« Joe Biden : le Pari de l’Amérique Anti-Trump », Entretien avec Mme Sonia Dridi, Journaliste correspondante à Washington DC

Entretien publié le 03 Novembre 2020

Centre Algérien de Diplomatie Économique : Bonjour Mme. Sonia DRIDI, pourriez-vous vous présenter auprès de nos lecteurs ?

Sonia Dridi : Je m’appelle Sonia Dridi. Je suis journaliste correspondante depuis 2011. J’ai d’abord passé près de quatre ans et demi, en Égypte, en tant que correspondante de France 24. Actuellement, et depuis juin 2015, je suis aux États Unis en tant que correspondante indépendante à Washington, pour plusieurs médias : FRANCE 24, M6, Europe 1, ART ainsi que d’autres médias européens tels que la Radio Télévision Belge Francophone (RTBF). Pour finir, j’ai écrit mon premier essai intitulé « Joe Biden, Le pari de l’Amérique anti-Trump« .

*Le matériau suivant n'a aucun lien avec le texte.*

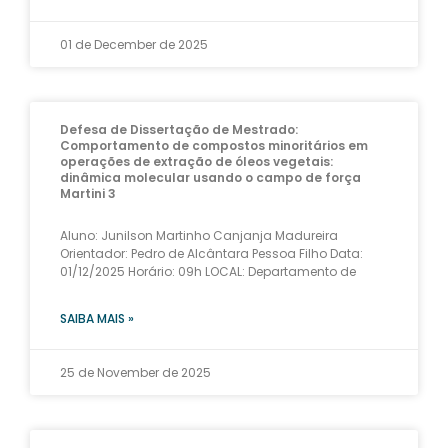
01 de December de 2025
Defesa de Dissertação de Mestrado:
Comportamento de compostos minoritários em
operações de extração de óleos vegetais:
dinâmica molecular usando o campo de força
Martini 3
Aluno: Junilson Martinho Canjanja Madureira
Orientador: Pedro de Alcântara Pessoa Filho Data:
01/12/2025 Horário: 09h LOCAL: Departamento de
SAIBA MAIS »
25 de November de 2025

CADE : Votre dernier essai intitulé « Joe Biden, Le pari de l’Amérique anti-Trump » a pour objet de décrypter le portrait du candidat choisi par les démocrates. Quelles sont les éléments qui vous ont menée à élaborer un essai sur ce candidat ?

Sonia Dridi : Au mois de mars 2020, j’ai été contactée par les éditions du Rocher pour écrire un livre sur Joe Biden, vu qu’à ce moment-là il était évident qu’il allait être le nominé du Parti démocrate. Au départ, je n’étais pas très enthousiaste. C’est vrai que j’aime bien être passionnée par ce que je fais, et au début je me suis dite que ça n’allait peut-être pas me passionner d’écrire un livre sur Joe Biden qui, a priori, a l’air un peu fade ou même ennuyeux à première vue. Je me suis donc demandée si ça allait intéresser le monde francophone de lire un livre sur Joe Biden, même si, évidemment, il allait sûrement être le candidat du Parti démocrate.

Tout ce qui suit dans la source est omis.